Extracted information |
------------------------------------------------------------------------

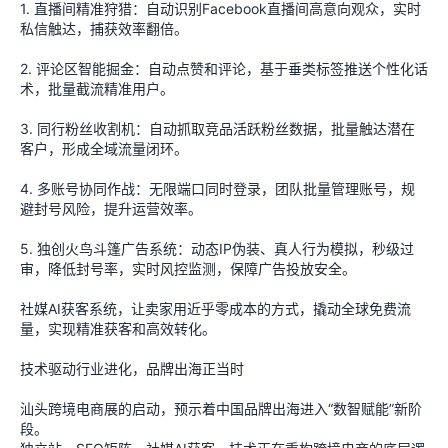
1. 直播间精准狩猎：自动识别Facebook直播间高意向观众，实时
私信触达，捕获效率翻倍。
2. 评论区智能掘金：自动点赞和评论，基于垂类标签推送个性化话
术，批量截流精准用户。
3. 同行粉丝收割机：自动抓取竞品活跃粉丝数据，批量触达潜在
客户，形成全域流量闭环。
4. 多账号协同作战：无限端口同时登录，团队批量管理账号，规
避封号风险，提升运营效率。
5. 独创火鸟斗篷广告系统：动态IP伪装、真人行为模拟，秒级过
审，降低封号率，实时风控监测，保障广告投放安全。
社媒AI获客系统，让卖家用近乎零成本的方式，撬动全球免费流
量，实现精准获客和高效转化。
技术驱动行业进化，品牌出海正当时
汕头跨境电商展的启动，预示着中国品牌出海进入“数智赋能”新阶
段。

------------------------------------------------------------------------

Starting at the line that contains "4. 多账号协同作战：无限端口同时登录，团队批量管理账号，规", write out every line through the end of the entries, exactly and with nothing added.

4. 多账号协同作战：无限端口同时登录，团队批量管理账号，规
避封号风险，提升运营效率。
5. 独创火鸟斗篷广告系统：动态IP伪装、真人行为模拟，秒级过
审，降低封号率，实时风控监测，保障广告投放安全。
社媒AI获客系统，让卖家用近乎零成本的方式，撬动全球免费流
量，实现精准获客和高效转化。
技术驱动行业进化，品牌出海正当时
汕头跨境电商展的启动，预示着中国品牌出海进入“数智赋能”新阶
段。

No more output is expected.